# Part 2 - Open your data & start exploring

If you're in the class, the data you need is already available. If not, you need to download:
* PEP_2014_PEPANNRES_with_ann.csv - US Census Population Estimates for populated places in Colorado - [from American Factfinder](http://factfinder.census.gov/bkmk/table/1.0/en/PEP/2014/PEPANNRES/0400000US08.16200)
* [njaccidents.csv](https://s3.amazonaws.com/nicar15/njaccidents.csv)



## Loading a data file


Before anything else, we import `pandas`. By convention, it's imported as `pd` to save typing. Reading in a CSV is just as easy as you'd guess. We'll load the Colorado population estimates. 

In [2]:
import pandas as pd
popest = pd.read_csv('PEP_2014_PEPANNRES_with_ann.csv') 
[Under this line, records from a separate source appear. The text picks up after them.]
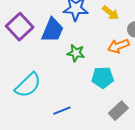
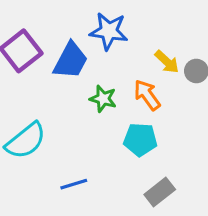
yellow arrow: (111, 13) -> (167, 62), moved
orange arrow: (118, 46) -> (147, 95), moved, turned 70

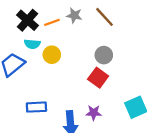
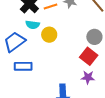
blue rectangle: (36, 107) -> (23, 66), moved
purple star: (94, 113) -> (88, 77), moved

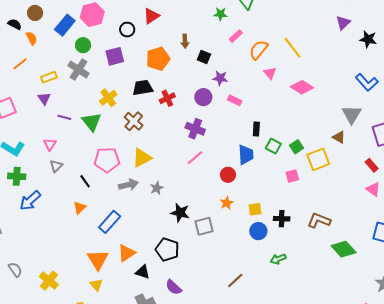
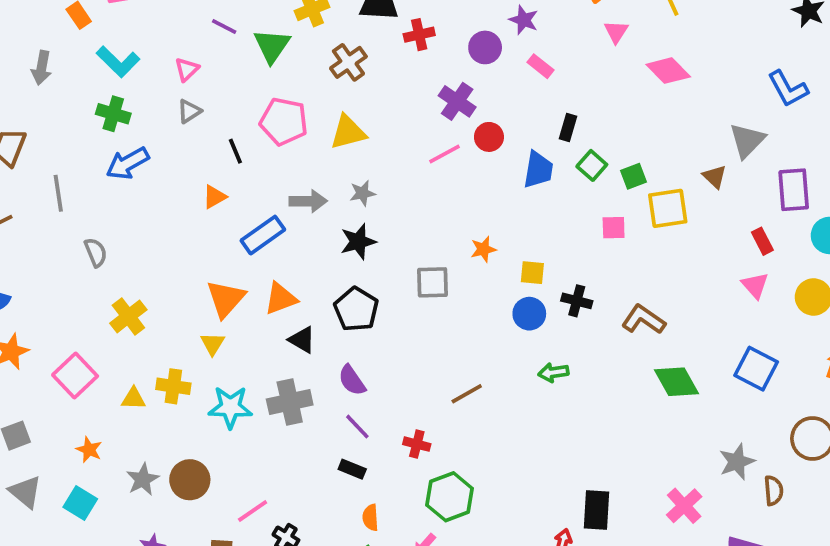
red circle: (228, 175) -> (489, 137), moved
gray arrow: (128, 185) -> (308, 201), moved
black star: (180, 213) -> (358, 242), moved, turned 30
gray semicircle: (15, 270) -> (96, 252), moved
`popest` is a `DataFrame`. Mostly, you can think of a `DataFrame` as a single worksheet from a spreadsheet, or even more as a database table. 

Each column of your `DataFrame` has a name and specific datatype. Technically, the columns are `Series` objects. A lot of the time you don't have to worry about the terminology, but it can pay off to know the right words when googling or asking for help.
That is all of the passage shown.